Louise est étudiante.
La littérature, c’est son domaine. Elle aime donc lire.
Mais elle aime aussi rencontrer les auteurs des romans qu’elle lit.
Et se faire dédicacer ces livres. Brèves rencontres.
Alors, il y a quelques semaines, elle était au Salon du Livre qui a lieu tous les ans à Paris au printemps.


Transcription:
– Je suis étudiante en anglais à la Sorbonne Nouvelle. Je dévore les livres, vraiment. Bon j’en ai souvent donc qui sont imposés donc par la fac (1), que donc je suis obligée de lire. Parfois, j’ai de bonnes surprises. Parfois, c’est un peu plus pénible. Mais quand je lis vraiment pour mon plaisir un livre que j’ai choisi, ça se passe très, très rapidement. J’aime bien relire les livres aussi. Et donc en attendant la prochaine dédicace (2) qui va se passer à côté avec Nicolas Fargues, j’attends en lisant Cédric (3).
– Qu’est-ce qui vous plaît dans la dédicace ?
– La rencontre avec les auteurs. On a quand même… Alors, ça dépend avec lesquels, mais on a quand même le temps de leur parler, d’essayer de discuter avec eux.
– Alors, Nicolas Fargues, par exemple, qu’est-ce que vous avez perçu dans son écriture que vous avez retrouvé dans… en… en le rencontrant ?
– J’ai[…]… j’aime beaucoup comment il écrit. Donc j’ai eu l’occasion (4) de le rencontrer plusieurs fois. Souvent on a eu le temps de discuter un peu de comment (5) il est arrivé a écrire son dernier bouquin (6), donc « Tu verras ».
– Qu’est-ce qui vous plaît dans son univers, dans ce qu’il raconte ?

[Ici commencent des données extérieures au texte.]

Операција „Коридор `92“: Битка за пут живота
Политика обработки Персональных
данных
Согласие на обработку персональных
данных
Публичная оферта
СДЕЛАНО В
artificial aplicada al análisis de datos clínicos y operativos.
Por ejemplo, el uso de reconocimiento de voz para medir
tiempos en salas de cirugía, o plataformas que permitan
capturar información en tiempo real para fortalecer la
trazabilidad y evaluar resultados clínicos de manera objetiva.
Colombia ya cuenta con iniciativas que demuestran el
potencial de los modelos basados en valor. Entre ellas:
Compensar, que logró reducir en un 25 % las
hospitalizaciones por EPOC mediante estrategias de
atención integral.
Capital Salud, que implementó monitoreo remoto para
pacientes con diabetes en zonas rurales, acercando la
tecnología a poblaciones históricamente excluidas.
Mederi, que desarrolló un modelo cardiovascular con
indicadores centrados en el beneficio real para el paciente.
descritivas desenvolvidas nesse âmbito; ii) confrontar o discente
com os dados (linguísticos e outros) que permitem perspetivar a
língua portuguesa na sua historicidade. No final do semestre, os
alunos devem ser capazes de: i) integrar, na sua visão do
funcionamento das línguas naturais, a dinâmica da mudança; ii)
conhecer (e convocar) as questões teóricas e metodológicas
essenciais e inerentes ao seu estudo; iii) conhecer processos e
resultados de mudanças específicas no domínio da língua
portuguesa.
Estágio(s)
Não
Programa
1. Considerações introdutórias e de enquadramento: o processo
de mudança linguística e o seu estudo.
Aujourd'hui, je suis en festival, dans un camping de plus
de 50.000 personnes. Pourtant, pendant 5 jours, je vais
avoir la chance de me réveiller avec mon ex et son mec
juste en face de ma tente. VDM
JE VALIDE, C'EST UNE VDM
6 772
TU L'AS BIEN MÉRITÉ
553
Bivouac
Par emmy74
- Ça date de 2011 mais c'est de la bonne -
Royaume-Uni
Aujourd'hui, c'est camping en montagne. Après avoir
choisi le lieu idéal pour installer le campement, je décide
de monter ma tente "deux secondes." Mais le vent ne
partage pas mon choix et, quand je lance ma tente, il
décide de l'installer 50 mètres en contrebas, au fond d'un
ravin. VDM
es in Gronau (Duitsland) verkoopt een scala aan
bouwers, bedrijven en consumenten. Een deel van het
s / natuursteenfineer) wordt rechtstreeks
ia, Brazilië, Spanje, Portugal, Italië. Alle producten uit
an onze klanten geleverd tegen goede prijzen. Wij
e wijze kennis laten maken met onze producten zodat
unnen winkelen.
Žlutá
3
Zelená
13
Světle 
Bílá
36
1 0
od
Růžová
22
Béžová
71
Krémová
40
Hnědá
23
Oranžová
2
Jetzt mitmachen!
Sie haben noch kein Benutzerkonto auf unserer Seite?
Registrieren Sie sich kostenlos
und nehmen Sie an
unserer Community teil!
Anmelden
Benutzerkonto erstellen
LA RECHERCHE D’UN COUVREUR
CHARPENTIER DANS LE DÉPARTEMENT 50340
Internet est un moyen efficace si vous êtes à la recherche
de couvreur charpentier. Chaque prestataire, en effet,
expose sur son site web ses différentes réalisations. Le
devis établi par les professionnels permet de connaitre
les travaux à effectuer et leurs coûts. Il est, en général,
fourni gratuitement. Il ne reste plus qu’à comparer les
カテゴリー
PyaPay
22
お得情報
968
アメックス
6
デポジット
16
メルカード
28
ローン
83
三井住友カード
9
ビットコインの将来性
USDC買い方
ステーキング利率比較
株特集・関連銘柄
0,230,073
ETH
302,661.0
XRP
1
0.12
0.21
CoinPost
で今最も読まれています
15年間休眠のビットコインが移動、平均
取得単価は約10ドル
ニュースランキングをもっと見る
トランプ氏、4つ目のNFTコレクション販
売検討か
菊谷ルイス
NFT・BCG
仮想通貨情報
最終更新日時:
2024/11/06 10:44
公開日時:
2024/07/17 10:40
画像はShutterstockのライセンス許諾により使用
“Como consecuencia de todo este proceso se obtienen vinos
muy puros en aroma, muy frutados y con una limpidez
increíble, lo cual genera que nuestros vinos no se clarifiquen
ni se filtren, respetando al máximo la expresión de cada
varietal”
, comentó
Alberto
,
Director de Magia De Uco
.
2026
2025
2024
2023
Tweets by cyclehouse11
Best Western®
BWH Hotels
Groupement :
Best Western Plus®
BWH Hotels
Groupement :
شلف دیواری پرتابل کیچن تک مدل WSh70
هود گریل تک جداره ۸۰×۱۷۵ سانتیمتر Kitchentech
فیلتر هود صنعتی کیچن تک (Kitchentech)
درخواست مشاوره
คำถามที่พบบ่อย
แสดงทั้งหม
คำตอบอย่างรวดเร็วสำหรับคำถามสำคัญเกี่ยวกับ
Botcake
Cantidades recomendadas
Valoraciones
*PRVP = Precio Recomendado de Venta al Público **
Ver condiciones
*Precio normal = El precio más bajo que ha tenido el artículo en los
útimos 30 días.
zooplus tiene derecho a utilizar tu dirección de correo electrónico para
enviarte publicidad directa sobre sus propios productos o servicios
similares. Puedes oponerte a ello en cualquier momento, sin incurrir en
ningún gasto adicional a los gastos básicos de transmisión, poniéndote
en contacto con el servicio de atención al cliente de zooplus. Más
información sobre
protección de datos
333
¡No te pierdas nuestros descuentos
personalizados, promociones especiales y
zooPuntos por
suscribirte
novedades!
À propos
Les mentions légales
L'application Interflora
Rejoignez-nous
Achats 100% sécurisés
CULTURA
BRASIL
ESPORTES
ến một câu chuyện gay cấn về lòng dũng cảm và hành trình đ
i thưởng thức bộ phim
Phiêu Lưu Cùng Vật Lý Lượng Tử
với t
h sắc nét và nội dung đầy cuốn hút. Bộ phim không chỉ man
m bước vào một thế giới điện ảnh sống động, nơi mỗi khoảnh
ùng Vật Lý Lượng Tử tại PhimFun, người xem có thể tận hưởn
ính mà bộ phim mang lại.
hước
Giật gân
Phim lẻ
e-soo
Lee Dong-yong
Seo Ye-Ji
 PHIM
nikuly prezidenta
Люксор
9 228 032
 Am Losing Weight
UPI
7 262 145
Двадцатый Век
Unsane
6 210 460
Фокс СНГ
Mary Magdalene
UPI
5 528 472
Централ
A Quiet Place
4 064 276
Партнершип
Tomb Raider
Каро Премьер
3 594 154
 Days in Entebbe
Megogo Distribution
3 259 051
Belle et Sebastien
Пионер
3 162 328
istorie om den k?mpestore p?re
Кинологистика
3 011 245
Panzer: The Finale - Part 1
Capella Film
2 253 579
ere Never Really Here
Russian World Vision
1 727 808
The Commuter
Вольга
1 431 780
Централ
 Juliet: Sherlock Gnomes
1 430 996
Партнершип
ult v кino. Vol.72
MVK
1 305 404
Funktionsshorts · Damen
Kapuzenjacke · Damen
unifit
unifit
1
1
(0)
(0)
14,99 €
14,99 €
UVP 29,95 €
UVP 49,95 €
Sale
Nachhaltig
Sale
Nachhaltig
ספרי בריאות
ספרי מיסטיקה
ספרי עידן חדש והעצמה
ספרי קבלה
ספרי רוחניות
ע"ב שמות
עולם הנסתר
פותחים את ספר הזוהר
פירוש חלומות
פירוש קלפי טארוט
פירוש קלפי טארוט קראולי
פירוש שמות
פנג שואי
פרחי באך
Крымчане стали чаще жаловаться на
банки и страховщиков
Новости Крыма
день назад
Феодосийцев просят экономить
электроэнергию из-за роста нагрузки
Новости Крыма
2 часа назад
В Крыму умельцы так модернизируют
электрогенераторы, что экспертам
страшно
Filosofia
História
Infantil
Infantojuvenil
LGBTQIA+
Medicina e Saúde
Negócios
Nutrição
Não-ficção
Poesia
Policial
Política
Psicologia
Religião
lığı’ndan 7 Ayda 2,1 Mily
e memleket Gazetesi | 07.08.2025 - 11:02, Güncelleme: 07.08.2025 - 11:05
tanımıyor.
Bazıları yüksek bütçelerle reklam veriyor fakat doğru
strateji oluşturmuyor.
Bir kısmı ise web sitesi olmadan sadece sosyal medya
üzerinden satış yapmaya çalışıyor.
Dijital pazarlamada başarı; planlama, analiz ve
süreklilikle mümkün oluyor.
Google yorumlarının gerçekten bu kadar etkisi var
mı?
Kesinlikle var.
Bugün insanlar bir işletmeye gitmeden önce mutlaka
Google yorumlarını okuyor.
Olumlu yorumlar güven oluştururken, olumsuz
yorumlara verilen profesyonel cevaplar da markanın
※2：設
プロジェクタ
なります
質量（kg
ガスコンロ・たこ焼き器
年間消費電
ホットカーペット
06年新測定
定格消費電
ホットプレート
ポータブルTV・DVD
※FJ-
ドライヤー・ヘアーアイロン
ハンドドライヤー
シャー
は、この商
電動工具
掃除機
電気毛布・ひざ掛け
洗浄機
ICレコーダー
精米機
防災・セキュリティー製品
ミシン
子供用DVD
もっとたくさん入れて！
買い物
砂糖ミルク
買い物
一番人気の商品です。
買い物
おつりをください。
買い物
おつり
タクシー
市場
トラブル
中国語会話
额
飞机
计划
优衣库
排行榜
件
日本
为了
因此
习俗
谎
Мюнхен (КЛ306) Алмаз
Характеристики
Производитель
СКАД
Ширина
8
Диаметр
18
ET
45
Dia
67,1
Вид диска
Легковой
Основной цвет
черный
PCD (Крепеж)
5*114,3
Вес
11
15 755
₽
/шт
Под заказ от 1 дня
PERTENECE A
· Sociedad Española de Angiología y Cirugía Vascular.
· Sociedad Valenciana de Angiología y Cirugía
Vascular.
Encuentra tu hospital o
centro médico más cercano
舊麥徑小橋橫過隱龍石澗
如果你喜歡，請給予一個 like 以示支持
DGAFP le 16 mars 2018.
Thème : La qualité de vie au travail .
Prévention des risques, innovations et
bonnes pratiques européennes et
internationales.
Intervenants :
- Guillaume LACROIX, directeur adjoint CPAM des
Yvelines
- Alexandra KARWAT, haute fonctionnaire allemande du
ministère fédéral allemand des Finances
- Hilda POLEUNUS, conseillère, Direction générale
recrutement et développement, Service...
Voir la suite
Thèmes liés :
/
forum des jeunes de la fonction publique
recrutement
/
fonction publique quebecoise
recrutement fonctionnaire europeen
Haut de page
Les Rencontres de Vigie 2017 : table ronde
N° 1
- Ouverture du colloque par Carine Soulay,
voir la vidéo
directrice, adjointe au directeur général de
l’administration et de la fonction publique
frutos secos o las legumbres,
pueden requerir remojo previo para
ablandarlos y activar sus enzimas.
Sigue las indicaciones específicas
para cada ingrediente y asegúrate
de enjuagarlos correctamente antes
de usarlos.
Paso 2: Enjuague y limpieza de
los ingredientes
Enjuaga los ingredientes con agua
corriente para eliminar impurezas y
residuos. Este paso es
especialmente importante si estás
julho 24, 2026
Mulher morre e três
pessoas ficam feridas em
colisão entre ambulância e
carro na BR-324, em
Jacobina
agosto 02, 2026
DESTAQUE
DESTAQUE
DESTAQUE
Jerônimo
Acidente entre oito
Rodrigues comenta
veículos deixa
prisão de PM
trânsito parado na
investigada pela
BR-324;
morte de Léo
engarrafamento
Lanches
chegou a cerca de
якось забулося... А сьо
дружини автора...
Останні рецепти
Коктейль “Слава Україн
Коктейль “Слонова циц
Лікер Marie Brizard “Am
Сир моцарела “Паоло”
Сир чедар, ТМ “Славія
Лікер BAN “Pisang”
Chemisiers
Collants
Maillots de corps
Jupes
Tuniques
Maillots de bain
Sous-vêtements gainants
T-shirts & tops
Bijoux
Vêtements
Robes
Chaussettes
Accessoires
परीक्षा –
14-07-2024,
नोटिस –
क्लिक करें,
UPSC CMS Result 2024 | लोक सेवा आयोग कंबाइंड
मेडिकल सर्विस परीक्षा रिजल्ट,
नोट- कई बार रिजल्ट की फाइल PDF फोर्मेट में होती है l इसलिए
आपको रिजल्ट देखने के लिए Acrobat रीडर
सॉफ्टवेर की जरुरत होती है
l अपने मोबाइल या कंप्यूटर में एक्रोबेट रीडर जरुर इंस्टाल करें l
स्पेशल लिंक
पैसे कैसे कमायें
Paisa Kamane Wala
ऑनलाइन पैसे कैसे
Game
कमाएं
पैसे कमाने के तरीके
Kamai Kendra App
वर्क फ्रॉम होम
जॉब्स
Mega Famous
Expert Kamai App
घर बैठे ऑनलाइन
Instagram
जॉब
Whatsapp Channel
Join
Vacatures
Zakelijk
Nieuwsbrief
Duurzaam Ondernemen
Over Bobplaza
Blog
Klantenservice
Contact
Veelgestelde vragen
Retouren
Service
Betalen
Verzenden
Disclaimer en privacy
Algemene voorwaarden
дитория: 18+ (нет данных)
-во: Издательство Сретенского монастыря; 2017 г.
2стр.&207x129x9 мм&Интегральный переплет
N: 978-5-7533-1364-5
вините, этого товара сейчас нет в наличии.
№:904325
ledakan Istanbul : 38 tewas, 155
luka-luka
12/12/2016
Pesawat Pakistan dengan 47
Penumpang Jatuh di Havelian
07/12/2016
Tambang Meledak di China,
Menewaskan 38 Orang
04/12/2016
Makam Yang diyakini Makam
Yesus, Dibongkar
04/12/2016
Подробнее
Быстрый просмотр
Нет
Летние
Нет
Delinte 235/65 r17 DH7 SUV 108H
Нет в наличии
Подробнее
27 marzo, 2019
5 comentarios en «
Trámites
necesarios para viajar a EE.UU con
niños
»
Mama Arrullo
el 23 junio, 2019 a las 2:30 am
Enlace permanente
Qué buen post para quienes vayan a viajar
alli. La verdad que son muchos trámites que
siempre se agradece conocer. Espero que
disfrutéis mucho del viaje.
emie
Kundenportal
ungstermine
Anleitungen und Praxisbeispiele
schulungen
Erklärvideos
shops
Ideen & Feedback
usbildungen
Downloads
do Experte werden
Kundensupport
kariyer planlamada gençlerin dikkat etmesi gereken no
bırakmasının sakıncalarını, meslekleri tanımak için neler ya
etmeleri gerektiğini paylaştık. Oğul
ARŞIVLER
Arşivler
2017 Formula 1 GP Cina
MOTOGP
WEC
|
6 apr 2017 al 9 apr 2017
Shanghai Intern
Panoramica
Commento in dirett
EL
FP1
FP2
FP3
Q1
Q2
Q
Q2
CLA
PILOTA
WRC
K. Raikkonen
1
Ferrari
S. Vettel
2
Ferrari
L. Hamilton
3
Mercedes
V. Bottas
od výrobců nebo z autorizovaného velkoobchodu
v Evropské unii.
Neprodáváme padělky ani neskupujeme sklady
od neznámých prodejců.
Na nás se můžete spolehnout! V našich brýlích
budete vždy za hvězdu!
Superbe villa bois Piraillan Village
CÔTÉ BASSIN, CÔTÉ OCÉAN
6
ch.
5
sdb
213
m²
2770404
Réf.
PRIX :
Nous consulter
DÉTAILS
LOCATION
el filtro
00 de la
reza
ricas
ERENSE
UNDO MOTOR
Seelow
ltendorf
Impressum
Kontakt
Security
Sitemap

– C’est quelqu’un d’assez moderne, en fait. J’aime beaucoup. Et dans la façon dont il écrit, je trouve qu’il… qu’il est assez proche de ses lecteurs. Il a une façon de narrer (7) son histoire en fait qui inclut le lecteur dans sa narration. Par exemple dans son livre « J’étais derrière toi », enfin (8), c’est vraiment un personnage qui s’adresse à son lecteur comme si c’était son ami. On a l’impression d’être avec lui et d’être autour d’un café et qu’il nous raconte son histoire en fait, du début jusqu’à la fin.
– Pour vous la littérature, c’est donc une… une rencontre avec… avec un univers et avec l’auteur, le créateur ?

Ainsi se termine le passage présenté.